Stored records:
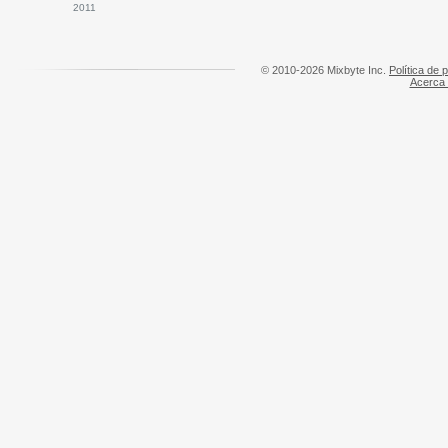
2011
© 2010-2026 Mixbyte Inc.
Política de 
Acerca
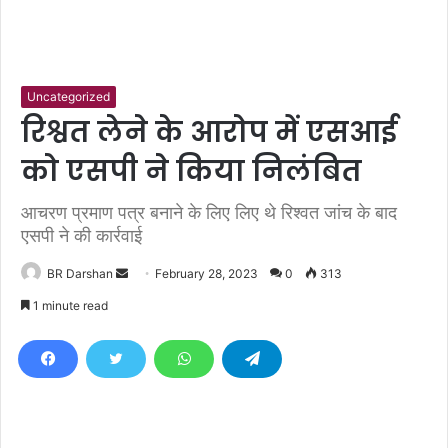
Uncategorized
रिश्वत लेने के आरोप में एसआई
को एसपी ने किया निलंबित
आचरण प्रमाण पत्र बनाने के लिए लिए थे रिश्वत जांच के बाद
एसपी ने की कार्रवाई
BR Darshan
S
February 28, 2023
0
313
e
1 minute read
n
d
a
n
e
m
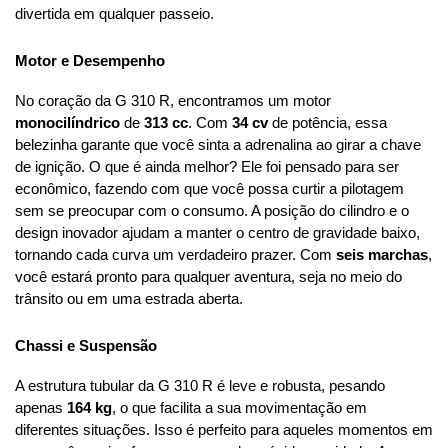
divertida em qualquer passeio.
Motor e Desempenho
No coração da G 310 R, encontramos um motor 
monocilíndrico
 de 
313 cc
. Com 
34 cv
 de potência, essa 
belezinha garante que você sinta a adrenalina ao girar a chave 
de ignição. O que é ainda melhor? Ele foi pensado para ser 
econômico, fazendo com que você possa curtir a pilotagem 
sem se preocupar com o consumo. A posição do cilindro e o 
design inovador ajudam a manter o centro de gravidade baixo, 
tornando cada curva um verdadeiro prazer. Com 
seis marchas
, 
você estará pronto para qualquer aventura, seja no meio do 
trânsito ou em uma estrada aberta.
Chassi e Suspensão
A estrutura tubular da G 310 R é leve e robusta, pesando 
apenas 
164 kg
, o que facilita a sua movimentação em 
diferentes situações. Isso é perfeito para aqueles momentos em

Exercise:
Please copy the data above word for word, but only from the line that contains "एसपी ने की कार्रवाई" through the final line, both included, and without the pictures.

Solution to this problem:
एसपी ने की कार्रवाई
BR Darshan
S
February 28, 2023
0
313
e
1 minute read
n
d
a
n
e
m
divertida em qualquer passeio.
Motor e Desempenho
No coração da G 310 R, encontramos um motor 
monocilíndrico
 de 
313 cc
. Com 
34 cv
 de potência, essa 
belezinha garante que você sinta a adrenalina ao girar a chave 
de ignição. O que é ainda melhor? Ele foi pensado para ser 
econômico, fazendo com que você possa curtir a pilotagem 
sem se preocupar com o consumo. A posição do cilindro e o 
design inovador ajudam a manter o centro de gravidade baixo, 
tornando cada curva um verdadeiro prazer. Com 
seis marchas
, 
você estará pronto para qualquer aventura, seja no meio do 
trânsito ou em uma estrada aberta.
Chassi e Suspensão
A estrutura tubular da G 310 R é leve e robusta, pesando 
apenas 
164 kg
, o que facilita a sua movimentação em 
diferentes situações. Isso é perfeito para aqueles momentos em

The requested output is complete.